Он нэ удивился, Лис. Зато пэрвый из многих взял мэня за руку, и мы проговорили вэсь день и всю ночь. Юноша нэ стал терзать мэня расспросами, просто тихо слушал, как я изливала свою злобу, и был так добр ко мнэ. Имэнно он рассказал, что все люди и события оставляют слэд в нашей душе. Помнишь, я говорила тебе о тени от костра на камнэ твоей жизни? Это ведь нэ я придумала, Лис’енок.
Но я не рассказала тэбе главного. Мастос – а сэйчас я почти уверена, что это был он, – сказал, что только чэловек решает, какую память оставит на камнэ его жизни нэкое событие или друг. Лишь мы рэшаем, покрыть ли свою душу копотью или наполнить ее свэтом. Тая обиду, храня боль и накапливая злобу, мы день за днэм сами осквэрняем свой камэнь. Не успэешь оглянуться, как твой камень души будет настолько закопчен, что на нэм больше не сможет отразиться ничья тэнь. И это хуже, чэм просто умэреть.
– А если человек не принес тебе никакой радости? – тихо спросила я, вспоминая о копоти на собственном сердце. – Как можно сохранить в душе свет, если света и не было?
– Дажэ в самой тэмной ночи есть звезды, Лис’енок. Искать свэт надо не в чужом сэрдце, а в своем собствэнном.
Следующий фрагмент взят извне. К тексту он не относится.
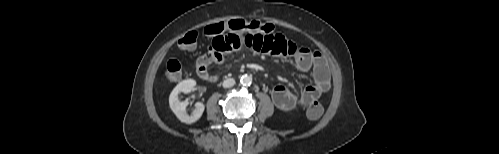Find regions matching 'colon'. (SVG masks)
<instances>
[{"label": "colon", "instance_id": "obj_1", "mask_svg": "<svg viewBox=\"0 0 499 154\" xmlns=\"http://www.w3.org/2000/svg\"><path fill=\"white\" fill-rule=\"evenodd\" d=\"M226 31L243 32L253 31L264 34L274 33V26L268 22L258 20L232 19L227 22H218L205 27L204 33L210 37H215ZM198 34L195 31L186 33L180 40L179 46L184 50L193 49L196 45ZM182 75V65L177 59H171L166 64L165 76L168 81H176ZM323 114V106L317 102H312L307 108V116L316 120Z\"/></svg>", "mask_w": 499, "mask_h": 154}]
</instances>
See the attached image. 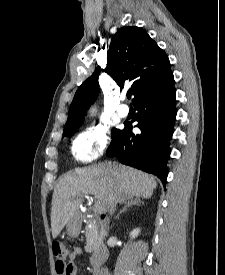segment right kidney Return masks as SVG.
Listing matches in <instances>:
<instances>
[{
	"mask_svg": "<svg viewBox=\"0 0 225 275\" xmlns=\"http://www.w3.org/2000/svg\"><path fill=\"white\" fill-rule=\"evenodd\" d=\"M139 232H140V229H134V230L130 233V236H131L132 238H135V237L138 236Z\"/></svg>",
	"mask_w": 225,
	"mask_h": 275,
	"instance_id": "right-kidney-1",
	"label": "right kidney"
}]
</instances>
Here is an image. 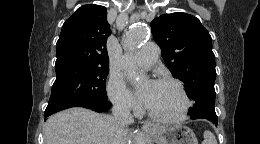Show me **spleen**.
Instances as JSON below:
<instances>
[{
    "label": "spleen",
    "instance_id": "spleen-1",
    "mask_svg": "<svg viewBox=\"0 0 260 144\" xmlns=\"http://www.w3.org/2000/svg\"><path fill=\"white\" fill-rule=\"evenodd\" d=\"M203 144H217V140L215 138V135L211 131L206 130L204 132Z\"/></svg>",
    "mask_w": 260,
    "mask_h": 144
}]
</instances>
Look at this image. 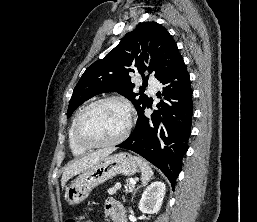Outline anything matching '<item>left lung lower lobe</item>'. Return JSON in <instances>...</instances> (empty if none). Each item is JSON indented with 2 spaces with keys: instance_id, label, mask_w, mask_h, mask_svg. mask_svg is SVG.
<instances>
[{
  "instance_id": "0a47b994",
  "label": "left lung lower lobe",
  "mask_w": 257,
  "mask_h": 222,
  "mask_svg": "<svg viewBox=\"0 0 257 222\" xmlns=\"http://www.w3.org/2000/svg\"><path fill=\"white\" fill-rule=\"evenodd\" d=\"M168 84L151 118L138 112L136 127L130 137L117 147L134 151L158 167L172 187L181 171L182 157L187 152L191 133L193 101L190 77L183 58L159 80ZM158 92V96H160Z\"/></svg>"
}]
</instances>
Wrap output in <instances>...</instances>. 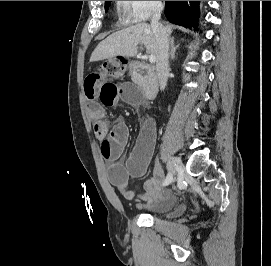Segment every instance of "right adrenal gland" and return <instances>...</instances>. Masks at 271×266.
<instances>
[{"label": "right adrenal gland", "instance_id": "right-adrenal-gland-1", "mask_svg": "<svg viewBox=\"0 0 271 266\" xmlns=\"http://www.w3.org/2000/svg\"><path fill=\"white\" fill-rule=\"evenodd\" d=\"M178 47H179V44L175 46L174 45V37H172L170 39V58H171V60H173L175 58V52Z\"/></svg>", "mask_w": 271, "mask_h": 266}]
</instances>
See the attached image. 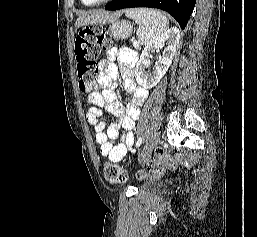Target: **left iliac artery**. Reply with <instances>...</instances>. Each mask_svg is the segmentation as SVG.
Returning <instances> with one entry per match:
<instances>
[{
	"label": "left iliac artery",
	"instance_id": "1",
	"mask_svg": "<svg viewBox=\"0 0 257 237\" xmlns=\"http://www.w3.org/2000/svg\"><path fill=\"white\" fill-rule=\"evenodd\" d=\"M142 138L140 137L136 142V147L138 148L142 144Z\"/></svg>",
	"mask_w": 257,
	"mask_h": 237
}]
</instances>
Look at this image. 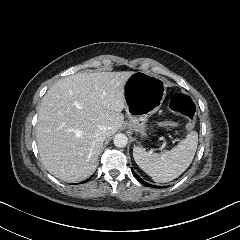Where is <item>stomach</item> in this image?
Here are the masks:
<instances>
[{"mask_svg":"<svg viewBox=\"0 0 240 240\" xmlns=\"http://www.w3.org/2000/svg\"><path fill=\"white\" fill-rule=\"evenodd\" d=\"M166 89V78L145 71H135L127 79L124 86V108L130 124L137 128L142 136L149 132V127L144 123L162 106Z\"/></svg>","mask_w":240,"mask_h":240,"instance_id":"1","label":"stomach"}]
</instances>
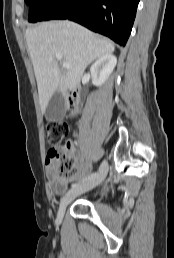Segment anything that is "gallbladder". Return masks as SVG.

– Так или иначэ, – продолжила Извель, – крайниец спас мэня тогда. Отвэл от края пропасти, в которую я лэтела на своих сломанных крыльях. Иногда обычный разговор можэт отстроить разрушэнное, и во мнэ вновь засияло пламя жизни. Уходя, он вспомнил, что нэ заплатил мнэ за гадание. Я бы и нэ взяла ничэго, такое сильное впэчатление произвел на мэня гость. Но он настоял, хотя и заявил смущэнно, что его кошэлек украли. Ещэ дэнь назад я обозвала бы его лжэцом, но тут лишь сказала, что любой малости мнэ хватит. Крайниец снял браслэт с зэлеными бусинами с запястья и отдал его мнэ. В тот день и каждый послэдующий эти бусины дарили мнэ вэру в то, что нэ бывает пропащих людей, а мэня ждет мой собствэнный путь. Но пришло врэмя, и браслет смэнил хозяина. Отдавая его тебе для заокраинской брони, я была встрэвожена, задавала сэбе вопрос: «Останусь ли я прежней, лишившись его?». Но оказалось, что браслет был просто бэзделушкой, а сила всэ эти годы жила внутри мэня самой.